The coalition wants those who are high risk, like African Americans, Latinos, and American Indian/Alaskan Natives, to be assigned a high priority risk score to speed up COVID-19 testing.

The coalition is also calling for more mobile units to provide COVID-19 testing including “walk-up” testing at drive-up testing stations. “Not everyone has a car,” Jackson pointed out.

They also called for greater Personal Protective Equipment (PPE) for those frontline health care workers in hospitals and nursing homes.

On affirmative action, the coalition wants to rescind effective immediately the U.S. Department of Labor’s suspension of certain affirmative action guidelines as provided for in the March 17, 2020, memorandum from the director of the Office of Federal Contract Compliance programs.

“By carving out exceptions to essential equal opportunity policies as related to federal contracting during the COVID-19 response, some will be denied opportunities at the very time when everyone should be allowed to fully engage in addressing the current public health emergency,” the manifesto stated.

“There can be no ‘whole of America’ response if all of America cannot equally participate in the response,” the manifesto stated.

And globally, the coalition is asking for aid to African countries in response to the COVID-19 era. They are calling for an aggressive deployment of essential medical resources including testing kits, PPE, ventilators “to mitigate further global spread and deaths in African countries,” as well as the potential for re-emergence in African immigrant communities in the U.S. where persons may return to their homes of origin and then return to the U.S.

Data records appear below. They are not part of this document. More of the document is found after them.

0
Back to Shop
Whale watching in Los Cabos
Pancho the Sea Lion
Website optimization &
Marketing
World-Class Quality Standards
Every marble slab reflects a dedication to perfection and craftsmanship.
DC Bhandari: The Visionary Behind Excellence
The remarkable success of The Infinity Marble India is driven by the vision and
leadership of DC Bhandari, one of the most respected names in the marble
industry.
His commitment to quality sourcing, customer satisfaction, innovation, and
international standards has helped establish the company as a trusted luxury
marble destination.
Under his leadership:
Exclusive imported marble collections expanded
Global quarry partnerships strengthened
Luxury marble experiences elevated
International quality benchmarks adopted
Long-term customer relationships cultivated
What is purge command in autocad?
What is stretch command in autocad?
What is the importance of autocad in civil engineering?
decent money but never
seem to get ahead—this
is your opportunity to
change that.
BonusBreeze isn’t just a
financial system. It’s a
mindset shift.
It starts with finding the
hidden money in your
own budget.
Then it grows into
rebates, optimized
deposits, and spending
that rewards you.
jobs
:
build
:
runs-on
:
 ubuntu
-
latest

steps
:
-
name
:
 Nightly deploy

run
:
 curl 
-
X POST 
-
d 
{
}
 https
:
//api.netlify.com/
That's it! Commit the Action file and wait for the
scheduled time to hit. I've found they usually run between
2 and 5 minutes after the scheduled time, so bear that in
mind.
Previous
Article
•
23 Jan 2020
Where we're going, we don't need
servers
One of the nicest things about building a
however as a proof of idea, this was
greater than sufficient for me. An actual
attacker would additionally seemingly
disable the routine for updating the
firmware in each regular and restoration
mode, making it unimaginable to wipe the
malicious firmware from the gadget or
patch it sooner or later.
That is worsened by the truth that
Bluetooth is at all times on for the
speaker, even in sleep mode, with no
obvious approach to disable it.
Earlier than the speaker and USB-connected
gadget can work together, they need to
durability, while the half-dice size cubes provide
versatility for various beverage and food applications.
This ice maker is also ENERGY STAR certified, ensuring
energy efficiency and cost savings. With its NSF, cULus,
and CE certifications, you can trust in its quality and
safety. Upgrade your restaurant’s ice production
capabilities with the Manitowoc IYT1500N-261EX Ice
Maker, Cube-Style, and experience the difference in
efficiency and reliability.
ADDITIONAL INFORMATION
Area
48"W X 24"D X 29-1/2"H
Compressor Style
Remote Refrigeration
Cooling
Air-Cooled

The coalition is also calling for recruitment and training needed to deploy African-American medical professionals to the U.S. given the “critical” shortage of Black medical professionals. They also want the government to partner and support Black schools of medicine, nursing, and health sciences.

They also want the government to reduce the debt burden on students of color attending medical/nursing schools and to begin earlier in the K-12 educational process to expose students of color to the medical profession and the opportunities available within that profession.

Rev. Jackson is also leading a national coalition to secure funding of the CARES Act needed to help small businesses survive during the COVID-19 era, and he noted that each week he is giving away 3,000 meals to those in need.